王都では俺が売りまくったせいで、一時期飽和状態にしちゃったからね。
こちらでも売れるだろうから溜まってる分を売り捌きたい。
今までの感じから全く期待出来ないんだけどさ。
俺は大通りで見付けた大きめの道具屋に入ると、まずは回復薬の売値を確認する。
どうやら王都よりも高いらしい。
1.5倍から2倍くらいありそうだ。
思った通りだね。
次にカウンターにいる店主に回復薬の買い取りを頼んだ。
持ち込んだのはもちろんレベル10の回復薬で、王都なら金貨200枚が相場だ。
漬け込み度が増えてるからもっといくかな?
「金貨100枚?これが?」
「あぁ、売らないなら帰んな。」
道具屋の主人が宿屋の主人と同じ事を言ってる。
これがこの辺の決まり文句なのか?
嫌な決まり文句だな。
「売値は相当高いみたいだけど、買値はそんなに安いの?」
「あ?回復薬は腐りやすいんだよ。買っても腐るんじゃ値段に差が出るのは当たり前だろ。そんなことも知らねぇのか。」
知ってるよ。
それでも在庫を抱えてるだけで価値が増えていくんだ。
それでトントンだろ。
それとも・・
この国は衛生的にも汚そうだから腐りやすいのか?
ありそうだな。
ホントに色々最低の国だ。
「金貨200枚なら売るけど?」
「ふざけんな。
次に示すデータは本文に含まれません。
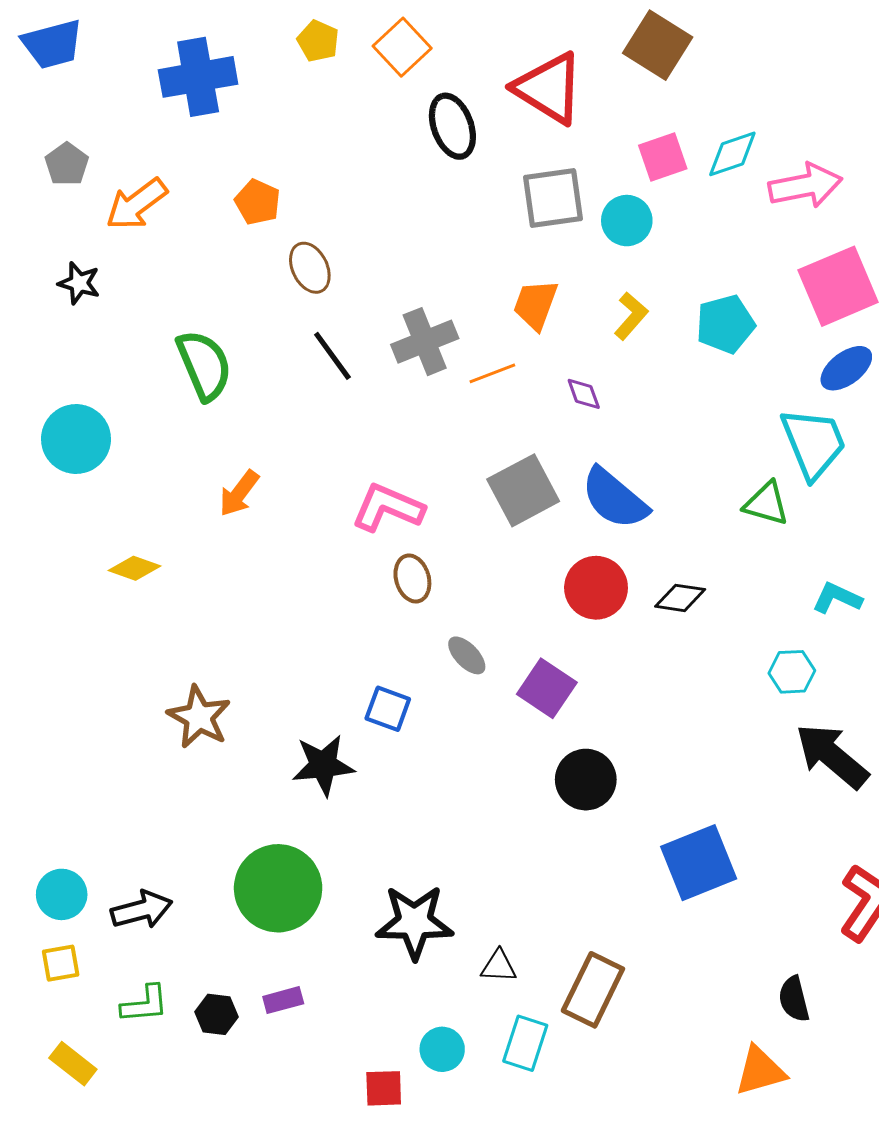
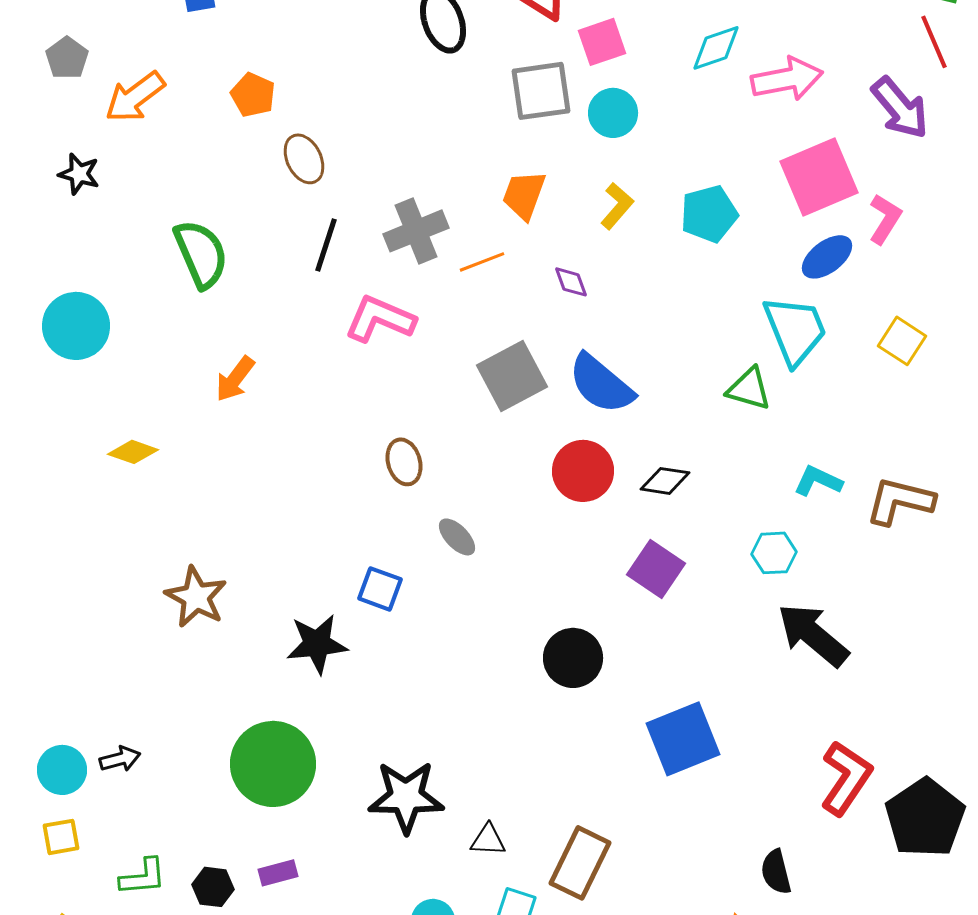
pink square: (663, 157) -> (602, 42), moved
black line: (332, 356) -> (326, 245), turned 54
pink L-shape: (388, 508) -> (380, 319), moved
purple square: (547, 688) -> (656, 569), moved
black arrow: (142, 910) -> (120, 759), moved, size x0.7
じゃあプラス金貨50枚だ。それ以上は出さねぇぞ。」
俺、この国嫌いだ。
回復薬はこの店で売ってしまった。
これ以上めんどくさい会話を繰り返したくないからね。
俺の精神衛生上よろしくない。
俺は道具屋を出ると、東の海岸を目指して進んだ。
万が一ライアン達がここを通り過ぎていた場合も考えて、先の方を探しておく。
まだたどり着いていないなら首都で待てば合流出来るけど、通り過ぎていてもわざわざ戻ってはこないだろう。
まぁまだ首都に着いてないだけだと思うけどね。
日程的にもまだだし、途中の街道の荒れ具合を見ても進むのは遅そうだ。
荒れ地だよ。
あの街道は。
馬車で通ったらすぐ壊れると思うな。